Here’s what happened. Last week I was taking a walk by myself near the Great East Gate and looking around the different shops and establishments in the area. Since I first came here Seoul has become a completely different place. Where there used to be little straw-roofed cottages there are now bars, cafés, dance halls, restaurants, banks, offices, and shops reaching up to four or five stories. Before there were plenty of men in suits but hardly any women in Western clothes. Now the streets lit brightly by gas lamps are filled with these so-called Modern Girls with their cropped and waved hair and red lips and short skirts. Of course we try to get their attention but they speed away either like they can’t see us or they’re scared of us. Above all the people walking or riding their bicycles or spilling out of the streetcars, there are electric wires crisscrossing dangerously close to the tiled roofs. The air in Seoul smells of rain, cooking oil, garbage, pine trees, persimmon, perfume, red bean paste, hot metal, and snow. It changes by the season and the time of day and the neighborhood.

So I was walking one day drinking in the smells and taking note of the streets. It was a beautiful fall day with a perfectly blue sky and I was just about to cross the avenue when a streetcar stopped right in front of me.

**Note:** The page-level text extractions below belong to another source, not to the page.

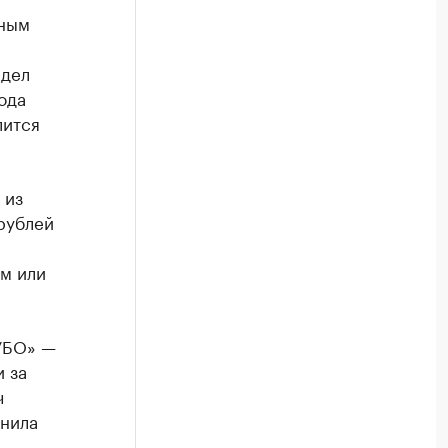
ьным
 дел
ода
лится
 из
рублей
м или
УБО» —
 за
ч
снила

A girl hurried over to get on it—and a moment before boarding for no apparent reason she turned around and looked straight at me. That split second just took my breath away. She looked almost nothing like when I last saw her, but I knew it had to be Jade. I hurried over and queued up behind the other passengers and got on the streetcar. It was packed as always and I was anxious that I wouldn’t be able to find her but after some jostling around I saw that she was seated with a friend near the back. As they kept whispering to each other and smiling I noticed that they were both wearing their hair in the braided updo of married women. But based on their gold-embroidered blouses and skirts and white powder and rouge I put two and two together and figured out that she’d become a courtesan. It immediately led to a sort of sinking feeling which I brushed aside.